Salah satu beranda di flat apartemen lantai tiga kawasan Konak sengaja dibiarkan tetap menyala oleh si penghuni. Ketika para tetangganya dengan nyaman menyelimuti diri di balik selimut, Indira justru memilih berada di luar kamar. Gadis itu menolak berada dalam suasana gulita. Kegelapan telah menjadi musuh mendarah daging. Dia akan jauh lebih tenang bermandikan cahaya. Sama seperti saat ini menikmati pendaran lampu-lampu yang menjulang tinggi dari segala gedung mewarnai langit kota Izmir. Menggantikan gemerlap kembang api di perayaan malam tahun baru. Sejenak alunan tilawah di beberapa masjid berhasil menghentikan kecamuk dalam dirinya. Dia menghela napas panjang, lantas menyapu pandangan ke setiap sudut kota Izmir yang dapat dilihat dari tempatnya berdiri.

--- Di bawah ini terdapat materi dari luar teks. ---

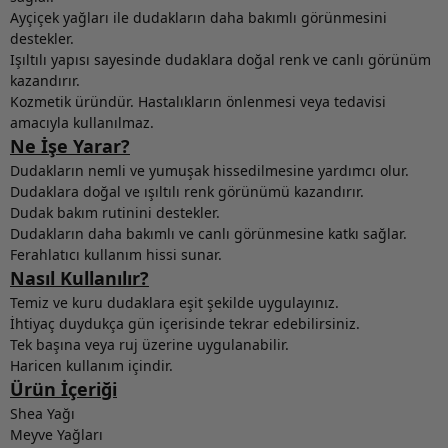
Ayçiçek yağları ile dudakların daha bakımlı görünmesini
destekler.
Işıltılı yapısı sayesinde dudaklara doğal renk ve canlı görünüm
kazandırır.
Kozmetik üründür. Hastalıkların önlenmesi veya tedavisi
amacıyla kullanılmaz.
Ne İşe Yarar?
Dudakların nemli ve yumuşak hissedilmesine yardımcı olur.
Dudaklara doğal ve ışıltılı renk görünümü kazandırır.
Dudak bakım rutinini destekler.
Dudakların daha bakımlı ve canlı görünmesine katkı sağlar.
Ferahlatıcı kullanım hissi sunar.
Nasıl Kullanılır?
Temiz ve kuru dudaklara eşit şekilde uygulayınız.
İhtiyaç duydukça gün içerisinde tekrar edebilirsiniz.
Tek başına veya ruj üzerine uygulanabilir.
Haricen kullanım içindir.
Ürün İçeriği
Shea Yağı
Meyve Yağları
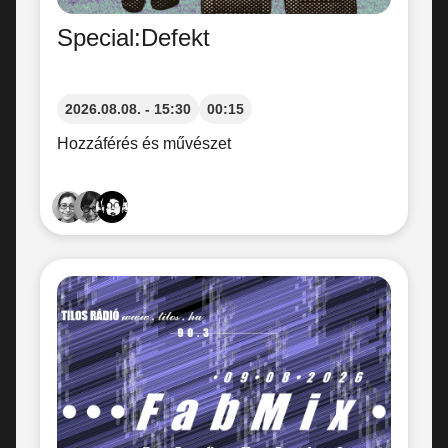
Special:Defekt
2026.08.08. - 15:30
00:15
Hozzáférés és művészet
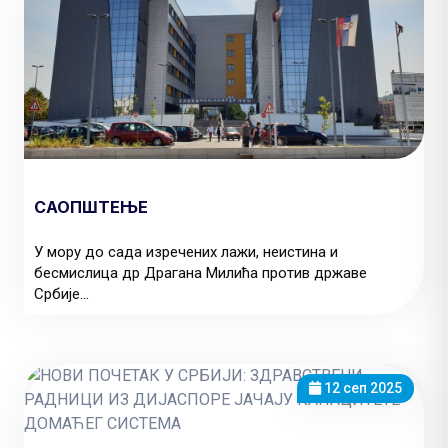
САОПШТЕЊЕ
У мору до сада изречених лажи, неистина и
бесмислица др Драгана Милића против државе
Србије...
12 сеп 2025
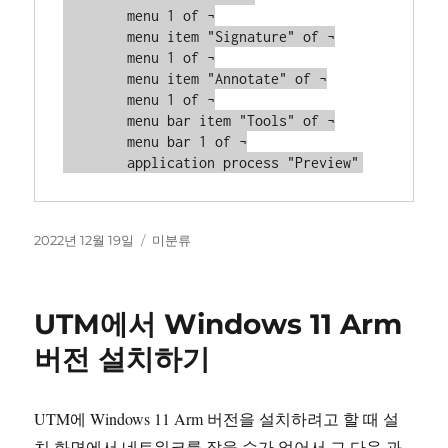
        menu 1 of ¬

        menu item "Signature" of ¬

        menu 1 of ¬

        menu item "Annotate" of ¬

        menu 1 of ¬

        menu bar item "Tools" of ¬

        menu bar 1 of ¬

        application process "Preview"
작
카
2022년 12월 19일
미분류
성
테
일
고
자
리
UTM에서 Windows 11 Arm
버전 설치하기
UTM에 Windows 11 Arm 버전을 설치하려고 할 때 설
치 화면에서 네트워크를 잡을 수가 없어서 그 다음 과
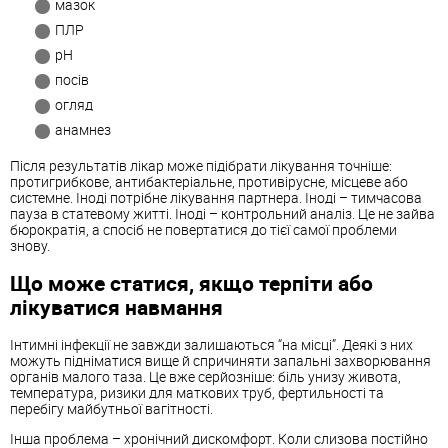
мазок
ПЛР
pH
посів
огляд
анамнез
Після результатів лікар може підібрати лікування точніше:
протигрибкове, антибактеріальне, противірусне, місцеве або
системне. Іноді потрібне лікування партнера. Іноді – тимчасова
пауза в статевому житті. Іноді – контрольний аналіз. Це не зайва
бюрократія, а спосіб не повертатися до тієї самої проблеми
знову.
Що може статися, якщо терпіти або
лікуватися навмання
Інтимні інфекції не завжди залишаються “на місці”. Деякі з них
можуть підніматися вище й спричиняти запальні захворювання
органів малого таза. Це вже серйозніше: біль унизу живота,
температура, ризики для маткових труб, фертильності та
перебігу майбутньої вагітності.
Інша проблема – хронічний дискомфорт. Коли слизова постійно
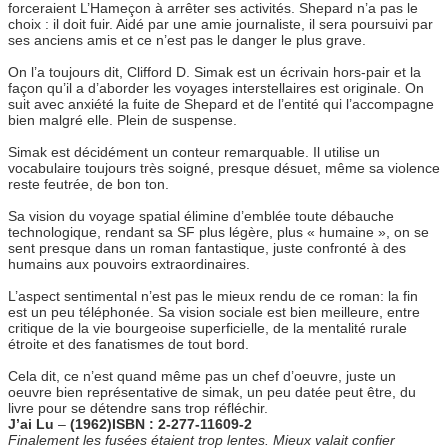
forceraient L’Hameçon à arrêter ses activités. Shepard n’a pas le
choix : il doit fuir. Aidé par une amie journaliste, il sera poursuivi par
ses anciens amis et ce n’est pas le danger le plus grave.
On l’a toujours dit, Clifford D. Simak est un écrivain hors-pair et la
façon qu’il a d’aborder les voyages interstellaires est originale. On
suit avec anxiété la fuite de Shepard et de l’entité qui l’accompagne
bien malgré elle. Plein de suspense.
Simak est décidément un conteur remarquable. Il utilise un
vocabulaire toujours très soigné, presque désuet, même sa violence
reste feutrée, de bon ton.
Sa vision du voyage spatial élimine d’emblée toute débauche
technologique, rendant sa SF plus légère, plus « humaine », on se
sent presque dans un roman fantastique, juste confronté à des
humains aux pouvoirs extraordinaires.
L’aspect sentimental n’est pas le mieux rendu de ce roman: la fin
est un peu téléphonée. Sa vision sociale est bien meilleure, entre
critique de la vie bourgeoise superficielle, de la mentalité rurale
étroite et des fanatismes de tout bord.
Cela dit, ce n’est quand même pas un chef d’oeuvre, juste un
oeuvre bien représentative de simak, un peu datée peut être, du
livre pour se détendre sans trop réfléchir.
J’ai Lu
–
(1962)ISBN : 2-277-11609-2
Finalement les fusées étaient trop lentes. Mieux valait confier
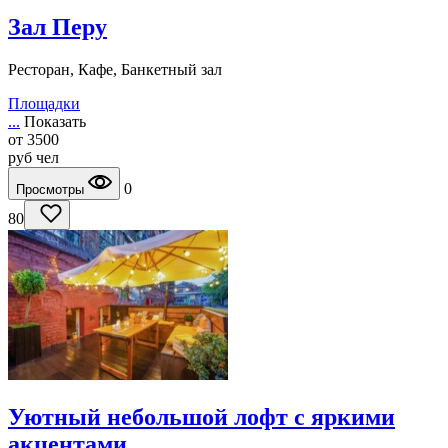
Зал Перу
Ресторан, Кафе, Банкетный зал
Площадки
...
Показать
от
3500
руб
чел
0
Просмотры
80
Уютный небольшой лофт с яркими
акцентами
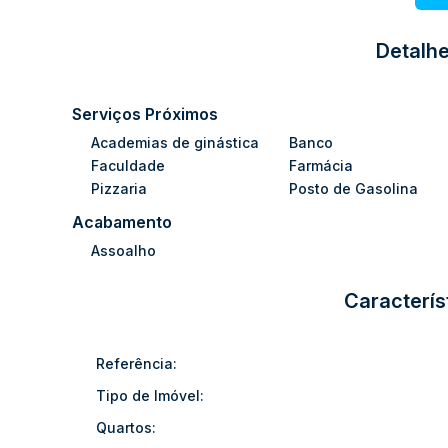
✔ Cozinha
✔ Área de serviço
Detalhe
✔
Amplo estacionamento com capacidade para até 
✨
Diferenciais:
Serviços Próximos
• Excelente opção para
escritórios, clínicas, consul
Academias de ginástica
Banco
• Ambientes amplos e bem distribuídos
Faculdade
Farmácia
• Imóvel em boas condições de uso
Pizzaria
Posto de Gasolina
• Localização estratégica no centro
Acabamento
Assoalho
📞
Entre em contato e agende sua visita!
Caracterís
Referência:
Tipo de Imóvel:
Quartos:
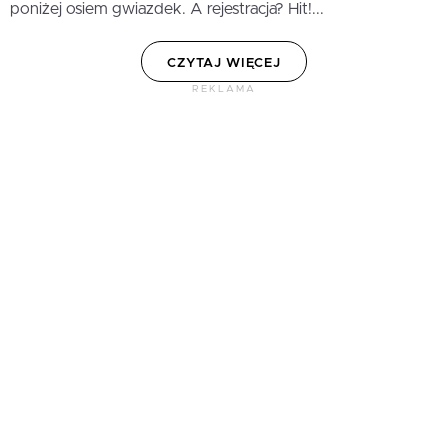
poniżej osiem gwiazdek. A rejestracja? Hit!...
CZYTAJ WIĘCEJ
REKLAMA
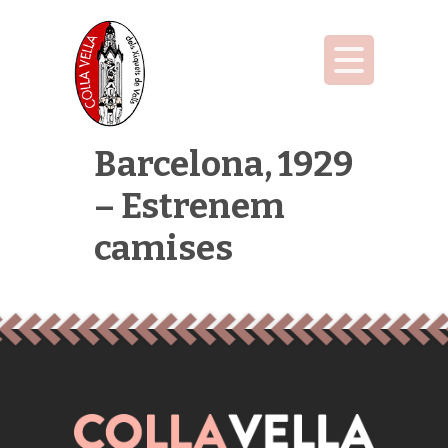
Barcelona, 1929
– Estrenem
camises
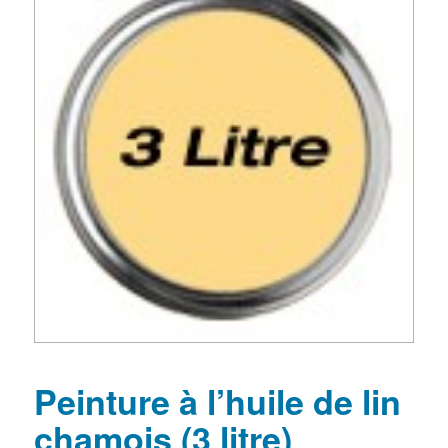
Peinture à l’huile de lin
chamois (3 litre)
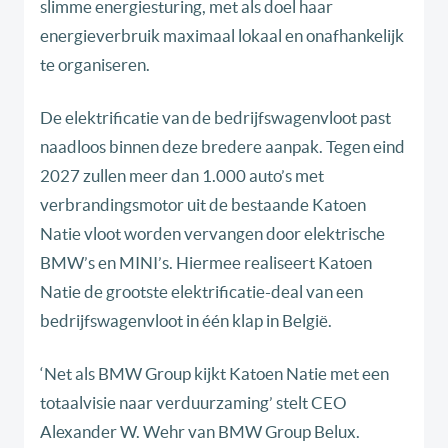
slimme energiesturing, met als doel haar
energieverbruik maximaal lokaal en onafhankelijk
te organiseren.
De elektrificatie van de bedrijfswagenvloot past
naadloos binnen deze bredere aanpak. Tegen eind
2027 zullen meer dan 1.000 auto’s met
verbrandingsmotor uit de bestaande Katoen
Natie vloot worden vervangen door elektrische
BMW’s en MINI’s. Hiermee realiseert Katoen
Natie de grootste elektrificatie-deal van een
bedrijfswagenvloot in één klap in België.
‘Net als BMW Group kijkt Katoen Natie met een
totaalvisie naar verduurzaming’ stelt CEO
Alexander W. Wehr van BMW Group Belux.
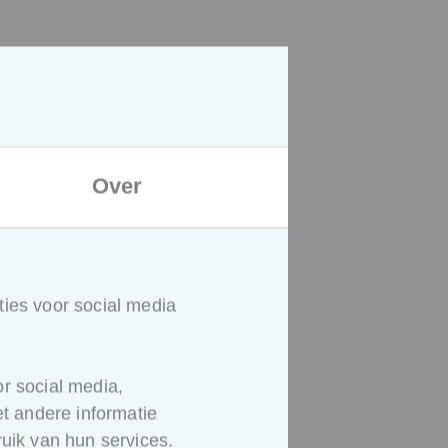
opleiding eruit?
nval: wat nu? [18u00 tot 19u30]
tig is? Wat zijn de
Over
en incident responsplan
ten tot een aanvaardbaar
ies voor social media
ortasten te kunnen
r social media,
 andere informatie
ndoefening)
uik van hun services.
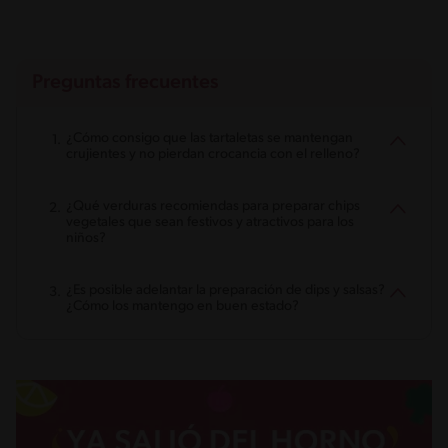
Preguntas frecuentes
¿Cómo consigo que las tartaletas se mantengan
crujientes y no pierdan crocancia con el relleno?
¿Qué verduras recomiendas para preparar chips
vegetales que sean festivos y atractivos para los
niños?
¿Es posible adelantar la preparación de dips y salsas?
¿Cómo los mantengo en buen estado?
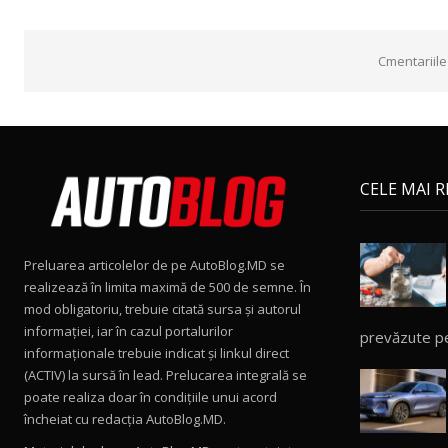
Cmentariile
CELE MAI 
Preluarea articolelor de pe AutoBlog.MD se
realizează în limita maximă de 500 de semne. În
mod obligatoriu, trebuie citată sursa și autorul
informației, iar în cazul portalurilor
prevăzute p
informaționale trebuie indicat și linkul direct
(ACTIV) la sursă în lead. Prelucarea integrală se
poate realiza doar în condițiile unui acord
încheiat cu redacţia AutoBlog.MD.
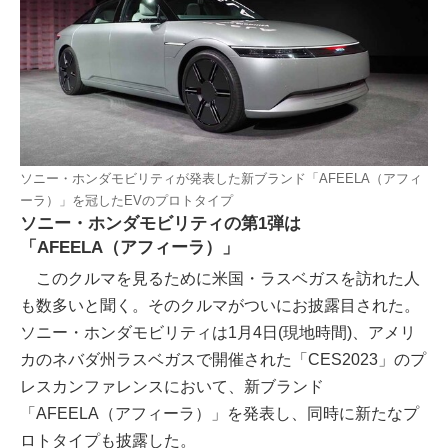
ソニー・ホンダモビリティが発表した新ブランド「AFEELA（アフィ
ーラ）」を冠したEVのプロトタイプ
ソニー・ホンダモビリティの第1弾は
「AFEELA（アフィーラ）」
このクルマを見るために米国・ラスベガスを訪れた人
も数多いと聞く。そのクルマがついにお披露目された。
ソニー・ホンダモビリティは1月4日(現地時間)、アメリ
カのネバダ州ラスベガスで開催された「CES2023」のプ
レスカンファレンスにおいて、新ブランド
「AFEELA（アフィーラ）」を発表し、同時に新たなプ
ロトタイプも披露した。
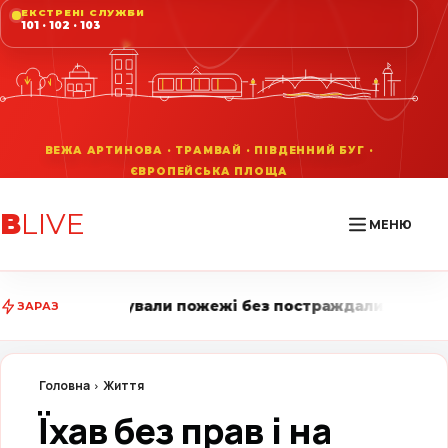
ЕКСТРЕНІ СЛУЖБИ
101 · 102 · 103
В
LIVE
МЕНЮ
али пожежі без постраждалих • Вінниця LIVE стежить 
ЗАРАЗ
Головна
Життя
Їхав без прав і на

Ketika gadis itu berinisiatif kembali ke kamar, udara dingin telah lebih dulu mengambil alih kesenangannya. Sangat perlahan Dira mengembuskan napas, lalu meniupkan di kedua telapak tangan berharap sedikit mengusir rasa beku yang mulai merayapi. Ternyata dia tidak cukup menguasai keadaan. Bahkan jika tangan kirinya tidak segera meraih pinggiran balkon, nyaris saja dia kehilangan keseimbangan. Dia merasa kesulitan hanya bertumpu pada satu tangan. Namun begitu dia tetap memacu otaknya bekerja. Ayolah Ra... kamu pasti bisa! Jangan sampai mereka melihatmu dengan kondisi seperti ini. Setelah cukup stabil menegakkan tubuh, Dira merentangkan kedua tangan seraya memejamkan mata.
Tidak butuh waktu lama bagi Dira menyadari kehadiran seseorang di belakangnya. Menarik lengannya secara mendadak. Tanpa menoleh pun dia sudah tahu siapa orang tersebut. Sambil tersenyum kecut, dia bisa melihat sorot ketakutan dari mata Grace. Dira membiarkan dirinya jatuh dalam pelukan Grace. Selama lima menit barulah wanita itu mengeluarkan suara. Meski tidak terlalu keras, tapi cukup membuat dia terdiam.
“Astaga Dira... kau baru saja membuatku histeris! Apa pun alasanmu, kumohon jangan lakukan hal bodoh semacam ini lagi. Berjanjilah padaku!”
Dira hanya menatap Grace. Ingin sekali dia sekadar menenangkan kekhawatiran sahabatnya itu. Dia merasa tidak berdaya. Justru rasa sakit dalam tenggorokannya kembali meledak. Embusan napas pun turut berpacu seiring isak tangis. Dia telah ingkar janji untuk tidak membuat orang di dekatnya merasa cemas. Dira merasakan Grace mengguncangkan tubuhnya sembari mengucapkan kata-kata yang tidak bisa dia tangkap dengan jelas.
“Dira, kau mendengarku? Kumohon jawablah...,” Grace masih terus mengalunkan suaranya. Beberapa detik kemudian suara itu terdengar begitu jauh dari pendengaran dan semakin mengabur bersamaan dengan kesadarannya yang turut pula menghilang.